À quel point la Légion étrangère était-elle impliquée dans le putsch ? Le mythe sulfureux de la Légion doit-il à son association populaire avec le putsch et l’Organisation de l’Armée Secrète ?

La Légion joue un rôle important avec la mobilisation des régiments étrangers parachutistes, dont le 1er REP de Saint Marc. Trois unités sur dix ont rejoint le putsch. Ceux qui s’y lancent obéissent d’abord à leurs chefs. Ni plus ni moins. Ce putsch se déroule sans effusion de sang (hormis la mort accidentelle du maréchal des logis Pierre Brillant) même si une violence institutionnelle et symbolique se marque par l’internement de généraux très en vue comme Gambiez. La sortie du putsch se fait dans le calme et Saint Marc a fait en sorte que, le 25 avril au soir, les jeunes civils qui veulent le « relancer », remettent leurs armes dans un camion avant de partir pour qu’on en reste là.
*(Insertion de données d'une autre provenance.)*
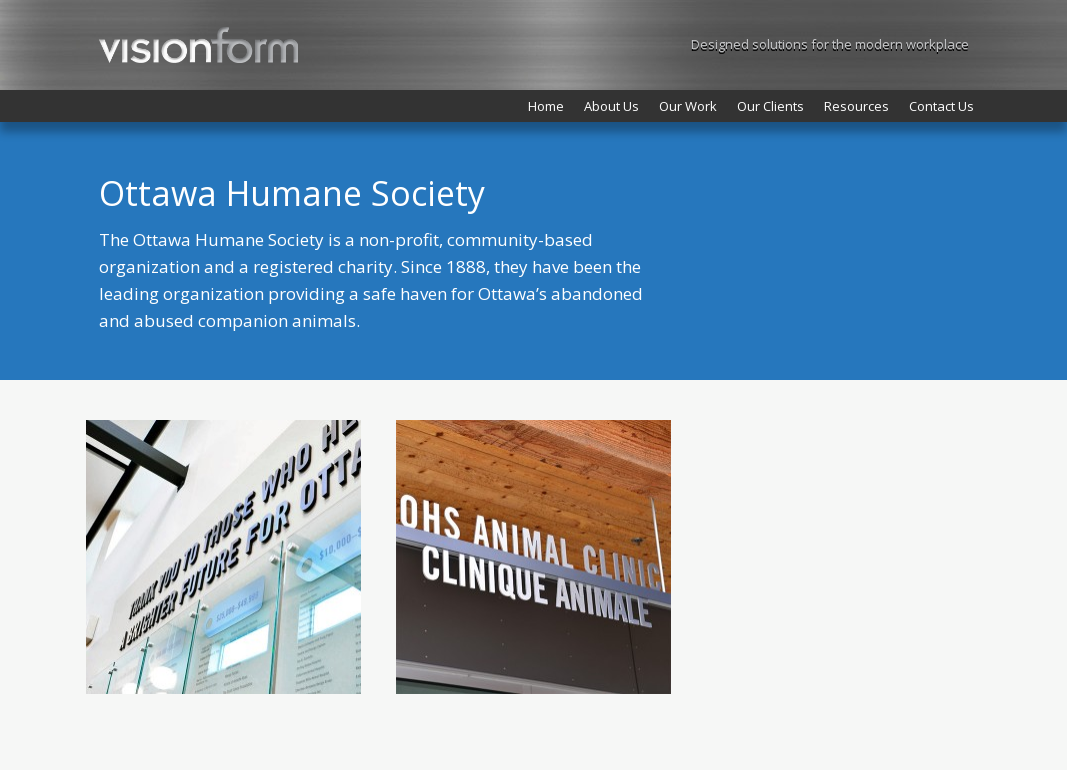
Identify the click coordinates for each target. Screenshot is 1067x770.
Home (546, 106)
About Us (611, 106)
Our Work (688, 106)
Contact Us (941, 106)
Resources (856, 106)
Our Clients (770, 106)
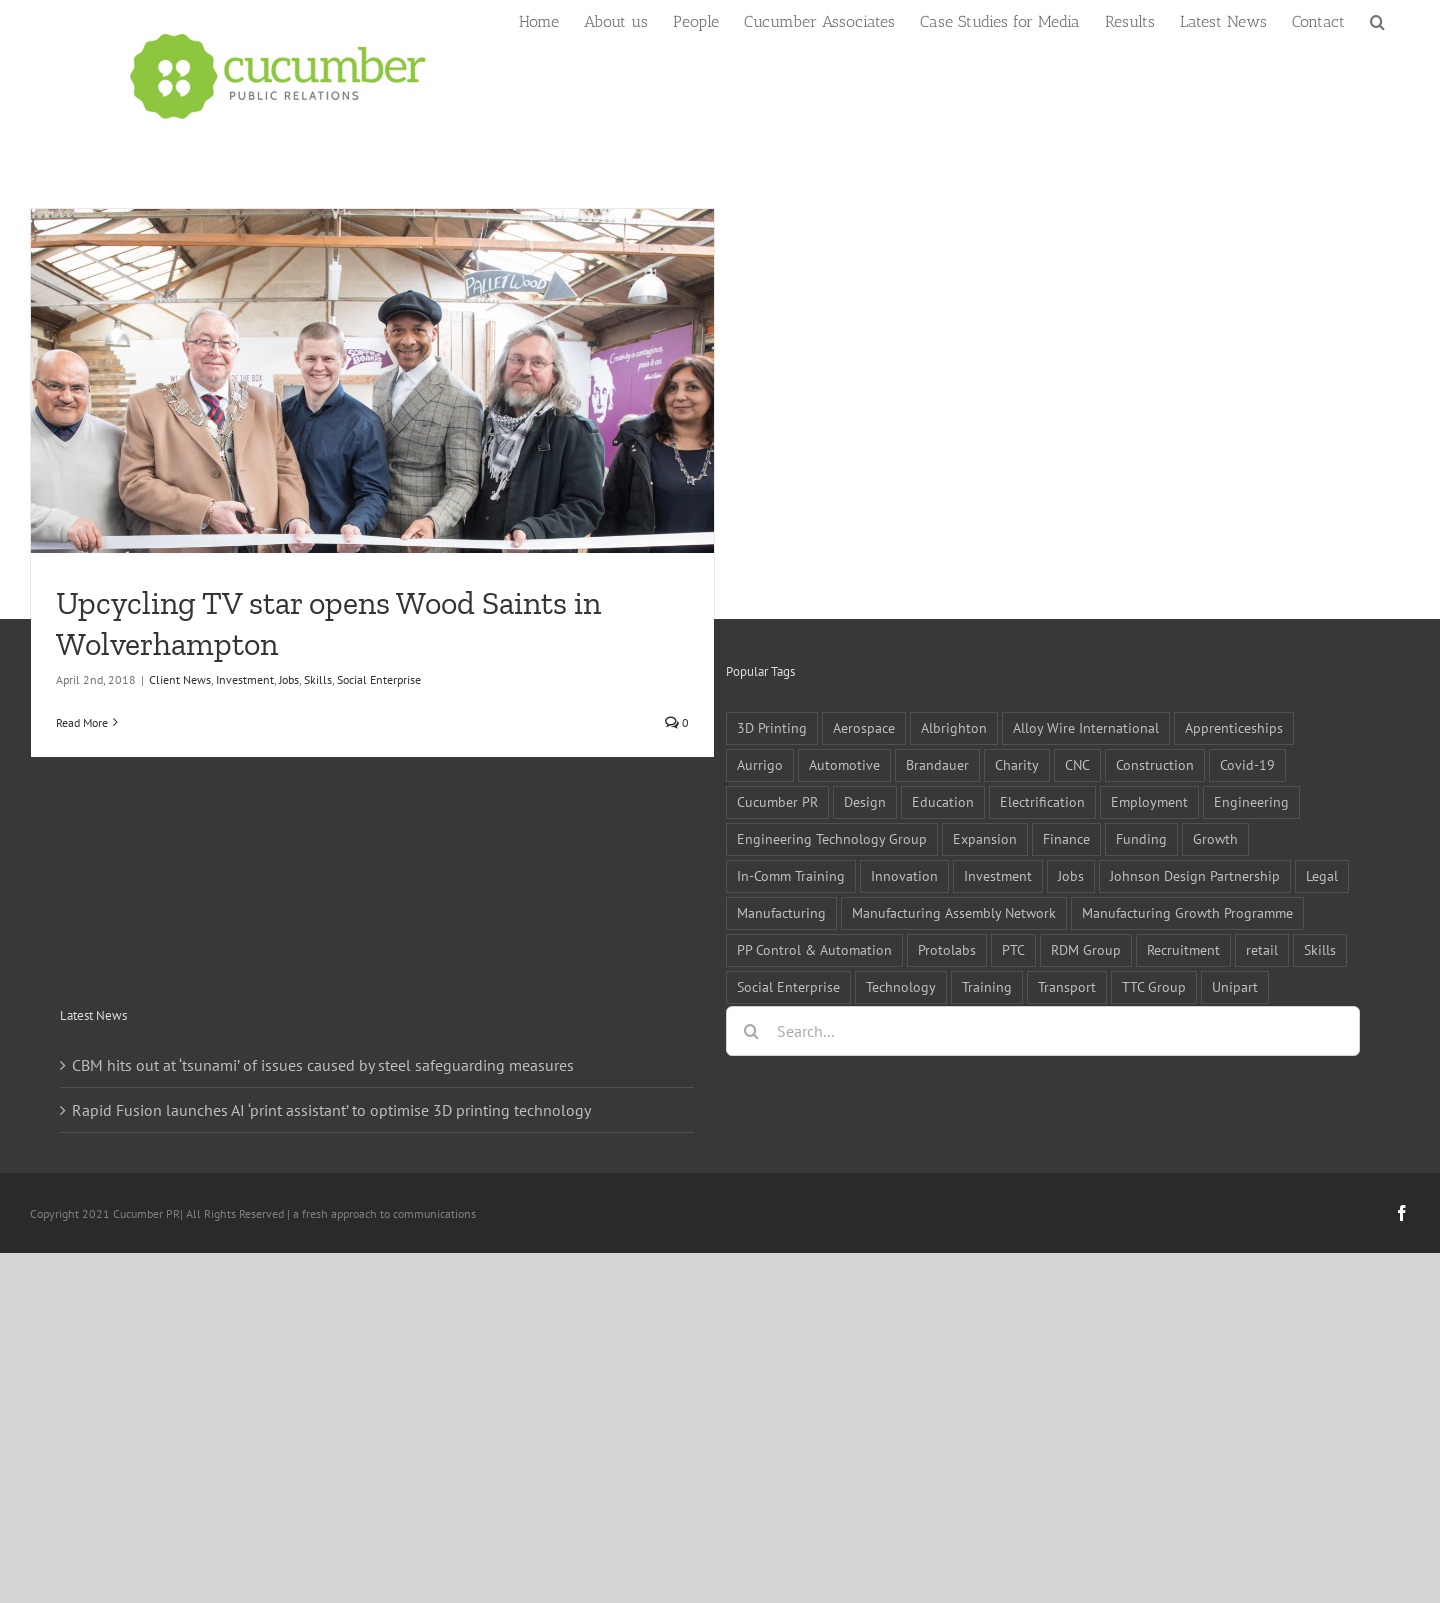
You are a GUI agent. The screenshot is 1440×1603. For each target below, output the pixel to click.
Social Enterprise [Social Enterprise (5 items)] (788, 986)
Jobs (289, 679)
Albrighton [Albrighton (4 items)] (954, 727)
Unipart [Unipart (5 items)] (1235, 986)
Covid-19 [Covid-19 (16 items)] (1247, 764)
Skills (318, 679)
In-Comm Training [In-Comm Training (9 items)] (791, 875)
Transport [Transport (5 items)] (1067, 986)
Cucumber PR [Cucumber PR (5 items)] (777, 801)
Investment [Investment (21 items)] (998, 875)
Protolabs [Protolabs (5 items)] (947, 949)
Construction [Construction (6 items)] (1155, 764)
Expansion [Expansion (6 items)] (985, 838)
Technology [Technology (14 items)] (901, 986)
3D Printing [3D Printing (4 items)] (772, 727)
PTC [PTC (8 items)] (1013, 949)
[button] (1377, 20)
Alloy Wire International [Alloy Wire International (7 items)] (1086, 727)
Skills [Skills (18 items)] (1320, 949)
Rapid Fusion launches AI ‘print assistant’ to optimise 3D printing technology (331, 1110)
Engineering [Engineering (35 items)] (1251, 801)
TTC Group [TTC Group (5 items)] (1154, 986)
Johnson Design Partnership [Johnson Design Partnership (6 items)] (1195, 875)
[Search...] (1043, 1031)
La Légion fut bien une des chevilles ouvrières de l’exécution du putsch, mais ce n’est pas elle qui l’a préparé. Elle ne bascule pas non plus ni dans la violence ni dans la lutte armée, même si un certain nombre de légionnaires vont ensuite rejoindre l’OAS : c’est une autre histoire. L’opprobre frappant les putschistes et l’OAS ne pèse pas sur la Légion, alors qu’elle a été au cœur de l’opération et que l’OAS compta des légionnaires emblématiques. La Légion a réussi à dépasser cette histoire tout en ne l’ayant pas reniée.